According to The Smithsonian, the site of discovery has been considered an archaeologically important place for quite some time. Most of the previous finds here, however, only date back as far as the 6th century A.D.

The only exception seems to have occurred when construction workers found the grave of a Celtic man in 1903. They were in the process of building the school complex’s gym, the Office of Urban Development said when they discovered the man’s remains buried alongside a sword, shield, and lance.

Researchers are now strongly considering that, because the Celtic woman’s remains were found a mere 260 feet from the man’s burial place, they probably knew each other.

Experts have claimed that both figures were buried in the same decade, an assertion that the Office of Urban Development said it was “quite possible.”

The Office of Urban Development said the woman’s necklace was “unique in its form: it is fastened between two brooches (garment clips) and decorated with precious glass and amber beads.”

Though archaeologists previously found evidence that a Celtic settlement dating to the 1st century B.C. lived nearby, researchers are rather confident that the man found in 1903 and the woman found in 2017 belonged to a smaller, separate community that has yet to be entirely discovered.

The department’s 2017 press release stated that researchers would initiate a thorough assessment of the grave and its contents, and by all accounts, they’ve done just that.

Archaeologists salvaged and conserved any relevant items and materials, exhaustively documented their research, and conducted both physical and isotope-based examinations on the woman.
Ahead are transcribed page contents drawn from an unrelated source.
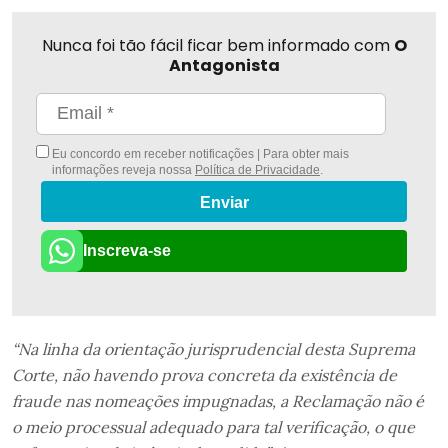
Nunca foi tão fácil ficar bem informado com
O
Antagonista
Eu concordo em receber notificações | Para obter mais
informações reveja nossa
Política de Privacidade
.
Enviar
Inscreva-se
“Na linha da orientação jurisprudencial desta Suprema
Corte, não havendo prova concreta da existência de
fraude nas nomeações impugnadas, a Reclamação não é
o meio processual adequado para tal verificação, o que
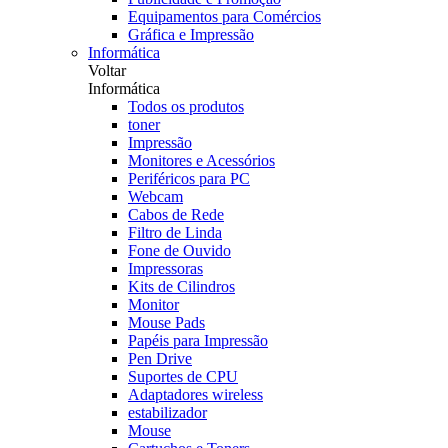
Equipamentos para Comércios
Gráfica e Impressão
Informática
Voltar
Informática
Todos os produtos
toner
Impressão
Monitores e Acessórios
Periféricos para PC
Webcam
Cabos de Rede
Filtro de Linda
Fone de Ouvido
Impressoras
Kits de Cilindros
Monitor
Mouse Pads
Papéis para Impressão
Pen Drive
Suportes de CPU
Adaptadores wireless
estabilizador
Mouse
Most impressive to experts was the woman’s necklace, which had rather impressive clasps on either end.

The office said that its concluded assessment “draws a fairly accurate picture of the deceased” and the community in which she lived. The isotope analysis confirmed that she was buried in the same area she grew up in.
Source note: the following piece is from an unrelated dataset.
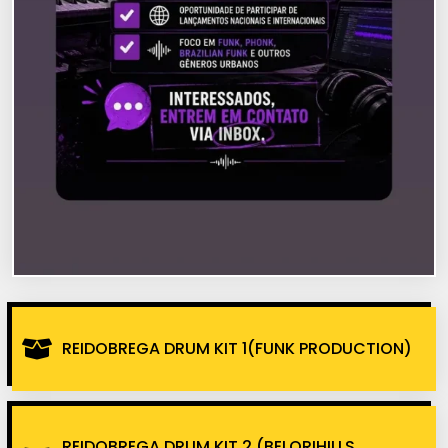
REIDOBREGA DRUM KIT 1(FUNK PRODUCTION)
REIDOBREGA DRUM KIT 2 (BELORIHILLS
The amber beads and brooches belonging to the woman’s decorative necklace being carefully recovered from the soil.

While the Celts are usually thought of as being indigenous to the British Isles, they lived in many different parts of Europe for hundreds of years. Several clans settled in Austria and Switzerland, as well as other regions north of the Roman Empire.

Interestingly enough, from 450 B.C. to 58 B.C. — the exact same timeframe that the Celtic woman and man were buried — a “wine-guzzling, gold-designing, poly/bisexual, naked-warrior-battling culture” called La Tène flourished in Switzerland’s Lac de Neuchâtel region.

That is until Julius Caesar launched an invasion of the area and began his conquest of western and northern Europe. Ultimately, it seems the Celtic woman received a rather kind and caring burial and left Earth with her most treasured belongings by her side.

5,000-Year-Old Copper Ax Found in Switzerland

5,000-Year-Old Copper Ax Found in Switzerland

Apart from a few scratches, the 2.6-inch-long (6.5 centimeters) blade is undamaged.
Apart from a few scratches, the 2.6-inch-long (6.5 centimeters) blade is undamaged.

Archaeologists discovered a copper blade in Switzerland that’s just like the ax Ötzi the famous “Iceman” was carrying when he died. Like Ötzi’s ax, this tool was made with copper that came from 100’s of miles away, in present-day Tuscany in central Italy.

The discovery could shed light on Copper Age connections across Europe. Bad fortune eventually made Ötzi the Iceman more famous. About 5,300 years back, he was shot with an arrow, struck in the head and left to die near a mountain pass high in the Alps.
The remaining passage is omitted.